# PROBLEM TO SOLVE
Return the lines of the data below, from the one containing "First time using the AWS CLI? See the" through the very last, exactly and with both ends included; no pictures.

Data extracted from a collection:
● ● ● ● ●

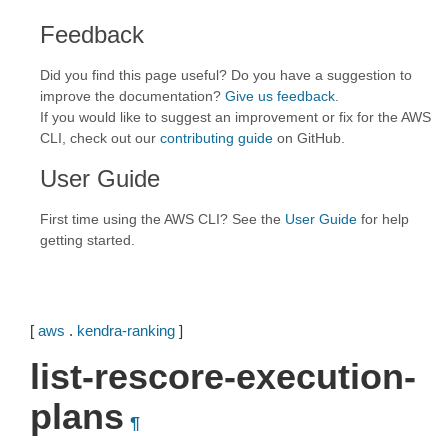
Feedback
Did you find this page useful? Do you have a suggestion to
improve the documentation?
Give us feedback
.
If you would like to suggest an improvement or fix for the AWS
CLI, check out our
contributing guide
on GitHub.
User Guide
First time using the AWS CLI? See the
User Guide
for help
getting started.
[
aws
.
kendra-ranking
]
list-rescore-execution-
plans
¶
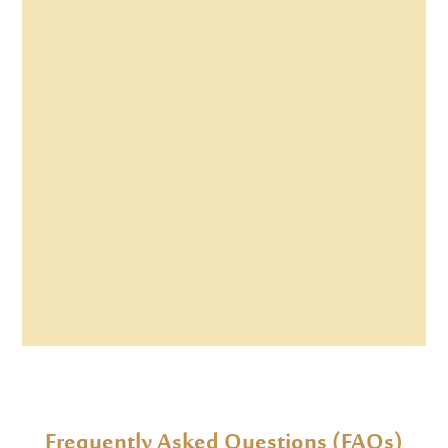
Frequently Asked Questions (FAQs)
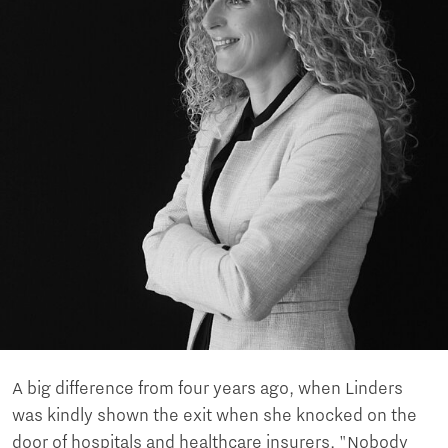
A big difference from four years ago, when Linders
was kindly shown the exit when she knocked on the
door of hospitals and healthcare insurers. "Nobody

● ● ● ● ●

# RESPONSE TO THIS EXERCISE
First time using the AWS CLI? See the
User Guide
for help
getting started.
[
aws
.
kendra-ranking
]
list-rescore-execution-
plans
¶
Frequently Asked Questions (FAQs)
A big difference from four years ago, when Linders
was kindly shown the exit when she knocked on the
door of hospitals and healthcare insurers. "Nobody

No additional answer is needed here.